Jüngere Vergangenheit:
Dänemark hat bereits seit einigen Jahren Rekordeuropameister Schweden als beste skandinavische Mannschaft abgelöst. Die Dänen kamen von den letzten fünf Weltmeisterschaften dreimal mit einer Medaille (aber nie mit der Goldenen) nach Hause. Das schlechteste Ergebnis seit 2005 war der fünfte Platz bei der WM in Katar im vergangenen Jahr. Noch beeindruckender ist die Quote bei Europameisterschaften: Bei den letzten sieben EMs landeten die Dänen sechsmal auf dem Treppchen, zweimal holten sie den Titel. Eine Wahnsinnsbilanz für unseren kleinen nördlichen Nachbarn.
Kader:
Ich will nicht auf jeden einzelnen Spieler eingehen. Nur auf die, die am Mittwoch meiner Ansicht nach zu Beginn auf der Platte stehen werden. Generell liest sich der Kader der Dänen wie ein Bundesliga-Allstar-Team, das durch ein paar internationale Stars verstärkt worden ist. Elf der 16 Nationalspieler verdienen ihr Geld in der Bundesliga - und zwar fast ausschließlich bei den vier Top-Klubs Rhein-Neckar Löwen, THW Kiel, SG Flensburg-Handewitt und HSV Hamburg (Ok, mittlerweile Ex-Top-Klub). Nur zwei der Deutschland-Legionäre spielen beim Mittelfeld-Klub SC Magedburg. Die Dänen, die nicht in Deutschland aktiv sind, spielen beim französischen Top-Verein Paris St. Germain HB (2), beim spanischen Abo-Meister FC Barcelona (1) oder sind in zwei Fällen ihren Stamm-Klubs in Dänemark treu geblieben.
Niklas Landin (TW): Landin ist der Rückhalt vom Bundesliga-Zweiten THW Kiel. Der 27-jährige Zwei-Meter-Mann ist ein sehr ordentlicher, kompletter Torwart und wurde bei der EM 2014 auf seiner Position zum besten Spieler gewählt.
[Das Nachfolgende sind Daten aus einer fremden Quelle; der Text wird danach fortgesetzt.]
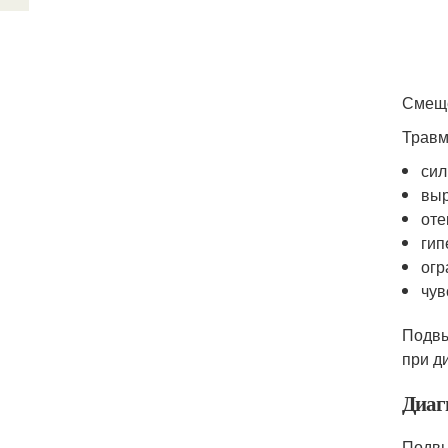
Смеще
Травм
сил
выр
оте
гип
огр
чув
Подвы
при д
Диаг
Подвы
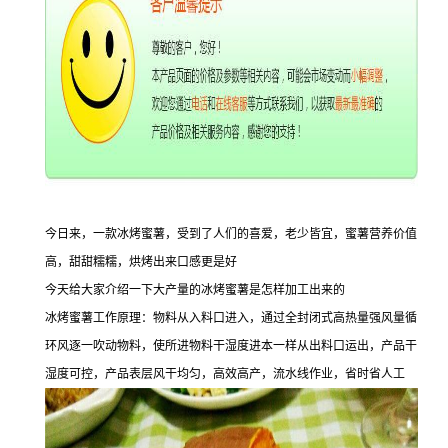
今日来，一款冰烤蜜薯，受到了人们的喜爱，老少皆宜，蜜薯营养价值
高，甜甜糯糯，烘烤出来口感更是好
今天给大家介绍一下大产量的冰烤蜜薯是怎样加工出来的
冰烤蜜薯工作原理：物料从入料口进入，通过全封闭式高热量强风量循
环风逐一吹动物料，使所进物料干湿度进本一样从出料口运出，产品干
湿度可控，产品表层风干均匀，高效高产，流水线作业，省时省人工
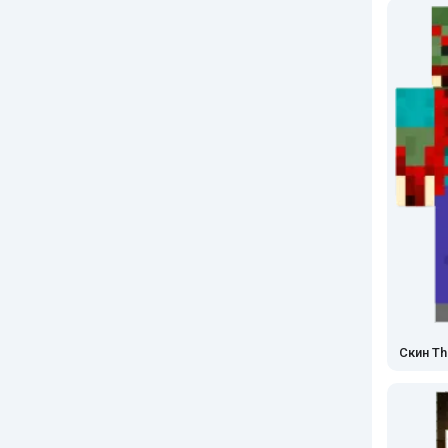
Скин T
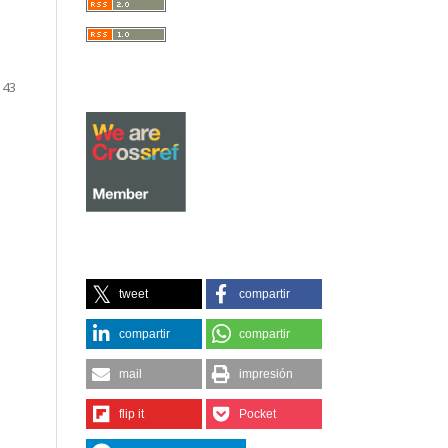
143
tweet
compartir
compartir
compartir
mail
impresión
flip it
Pocket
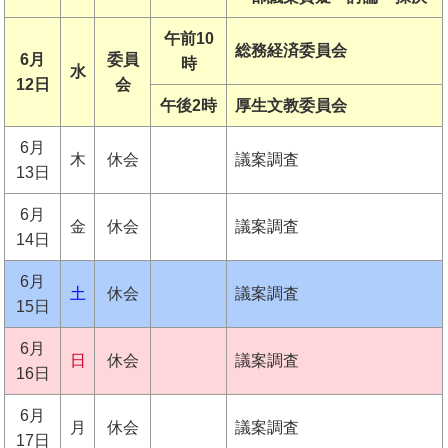
午前10
総務経済委員会
6月
委員
時
水
12日
会
午後2時
厚生文教委員会
6月
木
休会
議案調査
13日
6月
金
休会
議案調査
14日
6月
土
休会
議案調査
15日
6月
日
休会
議案調査
16日
6月
月
休会
議案調査
17日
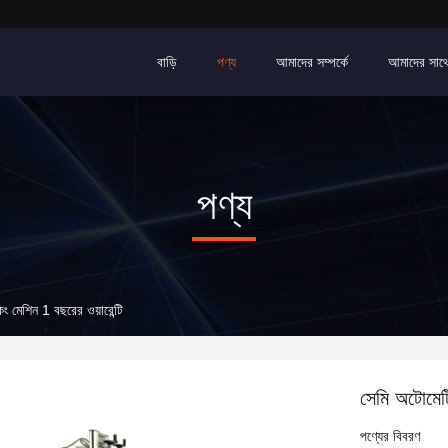
বাড়ি
পণ্য
আমাদের সম্পর্কে
আমাদের সাথ
পণ্য
ং মেশিন 1 বছরের ওয়ারেন্টি
সেমি অটোমেটি
পণ্যের বিবরণ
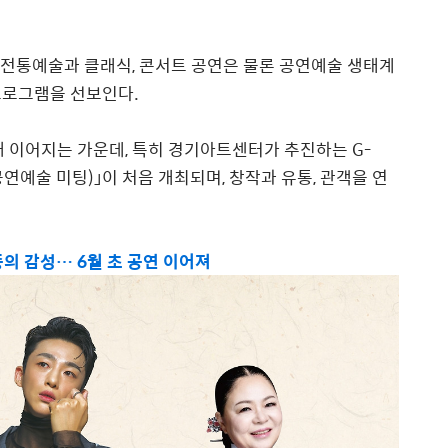
 전통예술과 클래식
,
콘서트 공연은 물론 공연예술 생태계
프로그램을 선보인다
.
내 이어지는 가운데
,
특히 경기아트센터가 추진하는
G-
공연예술 미팅
)
」
이 처음 개최되며
,
창작과 유통
,
관객을 연
의 감성… 6월 초 공연 이어져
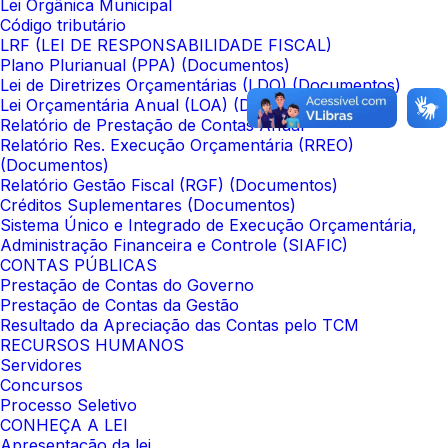
Lei Orgânica Municipal
Código tributário
LRF (LEI DE RESPONSABILIDADE FISCAL)
Plano Plurianual (PPA) (Documentos)
Lei de Diretrizes Orçamentárias (LDO) (Documentos)
Lei Orçamentária Anual (LOA) (Documentos)
Relatório de Prestação de Contas Anual
Relatório Res. Execução Orçamentária (RREO)
(Documentos)
Relatório Gestão Fiscal (RGF) (Documentos)
Créditos Suplementares (Documentos)
Sistema Único e Integrado de Execução Orçamentária,
Administração Financeira e Controle (SIAFIC)
CONTAS PÚBLICAS
Prestação de Contas do Governo
Prestação de Contas da Gestão
Resultado da Apreciação das Contas pelo TCM
RECURSOS HUMANOS
Servidores
Concursos
Processo Seletivo
CONHEÇA A LEI
Apresentação da lei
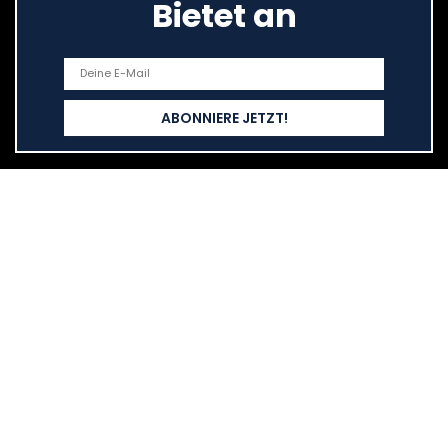
Bietet an
Schnelllinks
Haus
Alle shoppen
Blogs
Unsere Webshops
Werben
Erklärungen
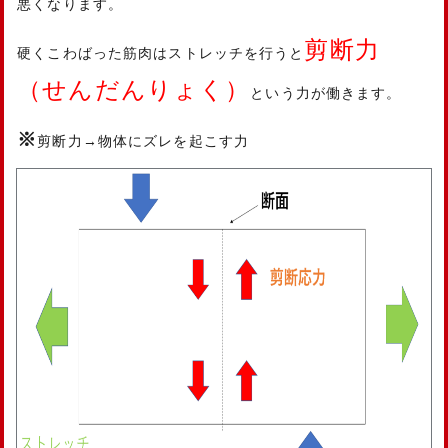
悪くなります。
剪断力
硬くこわばった筋肉はストレッチを行うと
（せんだんりょく）
という力が働きます。
※
剪断力→物体にズレを起こす力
Allerdings sind Landins Quoten in der Bundesliga in dieser Saison nicht überragend. Mit etwas mehr als 28 Prozent parierter Würfe liegt er "nur" im oberen Drittel. Eine bessere Bilanz hat beispielsweise Andreas Wolff vorzuweisen (33,3%). Es ist wohl kein Zufall, dass der THW Wolff zur kommenden Saison verpflichtet hat.
Hans Lindberg (RA): Was soll man über ihn noch sagen? Der 34-jährige ist trotz seines Alters einer der - wenn nicht sogar immer noch DER beste Rechtsaußen der Welt. Torschützenkönig der Champions League 2013, zweifacher Torschützenkönig der Bundesliga, All-Star der WM 2013 und vierfacher All-Star der Bundesliga. Trotz seiner schweren Nierenverletzung in der letzten Saison ist Lindberg in dieser Spielzeit wieder voll da und hat für den HSV Hamburg in 19 Spielen 148 Tore geworfen. Damit ist er aktuell der zweitbeste Torjäger in der Handball-Bundesliga. Der Führende der Rangliste, Petar Nenadic, hat zwar drei Tore mehr erzielt - hat allerdings auch schon ein Spiel mehr bestritten als der Däne. Vor dem Start der aktuellen Saison hatte Lindberg für den HSV in 224 Spielen sagenhafte 1462 Treffer erzielt. Rechnet man diese Torquote um, warf Lindberg in seiner Bundesliga-Karriere im Schnitt 6,5 Tore pro Partie. Nur zwei Spieler in der Geschichte der Handball-Bundesliga (Yoon Kyung-shin und Arno Ehret) können einen besseren Wert aufweisen. Jemanden wie Lindberg nennt man dann wohl lebende Legende.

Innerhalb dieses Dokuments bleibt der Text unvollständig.